Es el principio de acuerdo al que se llegó este miércoles. Una treintena de familias será legitimada en la Toma. El resto, ubicado en el mismo barrio, en otros lotes.
El conflicto cuasi bélico del barrio Confluencia se encamina hacia una solución aparente sin vencedores ni vencidos, aunque deja la inquietante sensación que en el afán de arribar a una salida negociada, hubo 89 familias neuquinas que se bastaron para doblar el brazo de dos gobiernos: el municipal y el provincial, avasallando de paso leyes y disposiciones que deberían ser inviolables.

Según el principio de acuerdo alcanzado este miércoles, y que podría ser refrendado definitivamente el jueves, habrá 33 familias que se quedarán en la usurpación, ya legitimadas institucionalmente; mientras que el resto será ubicada en otros terrenos del mismo barrio, descartando un traslado a zona de meseta, en cuenca XV y XVI, como inicialmente se había propuesto.

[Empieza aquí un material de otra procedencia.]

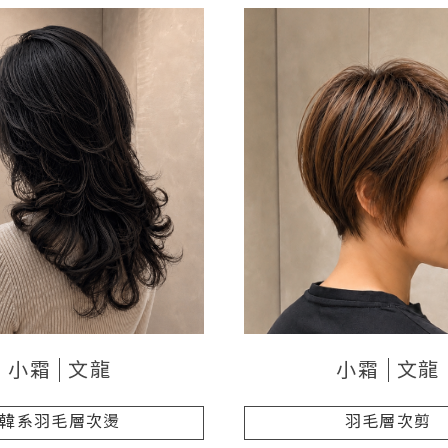
小霜
文龍
小霜
文龍
韓系羽毛層次燙
羽毛層次剪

El tratado de paz social conseguido de esta manera no debería dejar tranquilo ni satisfecho a nadie. Pero es probable que sea presentado por los políticos que han participado de esta negociación como la mejor salida a un conflicto que había desatado la violencia y el riesgo cierto para la vida de las personas.

En algún momento seguramente se podrá hacer un balance más desapasionado de lo sucedido. En la inmediatez del análisis, es inevitable al menos especular con el hecho de que la presión políticamente organizada contra las instituciones, y la violencia, consiguieron su objetivo.